Paid Parking foes Seek Court Order to Halt Program
- Mike Lednovich
- 3 hours ago
- 3 min read

A political action committee opposed to paid parking in downtown Fernandina Beach has filed a lawsuit asking a Nassau County judge to block the city from moving forward tonight with its parking management contract. But the city is pushing back, calling the request premature and an attempt to interfere with its legislative process.
A 27-page verified complaint, filed Friday by Paid Parking, a Florida political action committee in Fernandina Beach, seeks a court order halting the City Commission’s vote today to approve an agreement with One Parking Inc. to manage a 750-space “Red Zone” parking area in the historic district. The suit argues the plan violates state and federal religious-freedom protections, Florida disaster-recovery laws, and the Fernandina Beach City Charter’s referendum provisions.
According to the complaint nine churches are located in or near the proposed paid parking zone, four directly within it. The group claims requiring parishioners to pay for parking would “force them to pay a third party for the right to worship” — a violation of the Florida Religious Freedom Restoration Act, the Religious Land Use and Institutionalized Persons Act (RLUIPA), and the First Amendment.
The complaint also contends the paid parking plan amounts to a land-use regulation prohibited under Florida Statute §252.422, which bars new local land-development restrictions within a year of a declared disaster. Nassau County was included in federal disaster declarations following Hurricanes Helene and Debby in 2024
In a formal response filed Monday, City Attorney Teresa Prince countered that the lawsuit is premature because no ordinance has yet been adopted creating a paid parking district or authorizing fees. The agreement with One Parking, she wrote, is “contingent upon the City adopting the Proposed Enabling Ordinance,” which will only receive its first reading at the Tuesday commission meeting.
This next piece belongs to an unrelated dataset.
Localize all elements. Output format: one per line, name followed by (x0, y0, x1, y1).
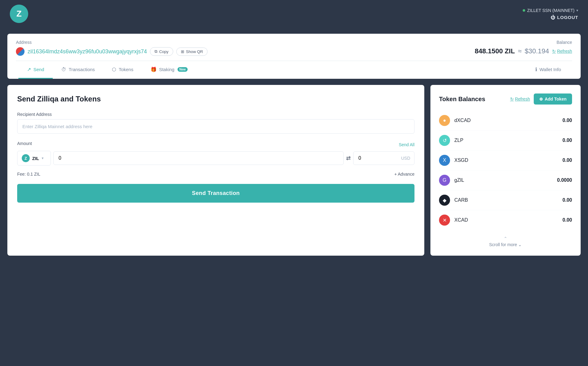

Prince wrote that the proposed ordinance is still in draft form and subject to change following public input and commission deliberation.
“Many concerns raised in the Plaintiff’s complaint may be resolved or addressed through the process of adopting the Proposed Enabling Ordinance,” the filing states. The city emphasized that handicap parking is exempt, and the ordinance allows the city manager to waive fees for weddings, funerals, and religious or civic services.
The city’s response called the PAC’s allegations “speculative” and the request for an emergency injunction “a drastic and extraordinary measure not necessary to preserve the status quo.”
Prince said courts should not intervene in legislative deliberations or substitute judicial judgment for local policy decisions.
The city noted that even if the agreement is approved, it will not take effect until the enabling ordinance is enacted. The proposed contract allows termination on 120 days notice and immediate cancellation if a citizen initiative against paid parking succeeds. Prince also pointed out that the city charter allows the commission to later amend or repeal any voter-approved initiative by a four-fifths supermajority vote, meaning “the referendum process is not being thwarted”
The city’s filing argues that the proposed program serves “legitimate municipal interests” — including sustainable funding for downtown infrastructure, improved parking turnover, and reduced congestion — and would shift some maintenance costs from taxpayers to tourists and visitors.
“The City Commission has not been afforded the right to exercise its legislative authority to discuss, consider and adopt the proposed ordinance,” the response says, calling the injunction request “an attempt to pre-adjudicate disputed legal issues that can be resolved on the merits in due course”
Nassau County Judge Marianne Aho had not ruled on the PAC’s emergency motion as of 2 p.m. today. If the court does not issue a ruling, the commission’s meeting will proceed with first reading of the enabling ordinance and consideration of the One Parking contract, as well as a resolution placing the anti-paid-parking referendum on the August 18, 2026 ballot.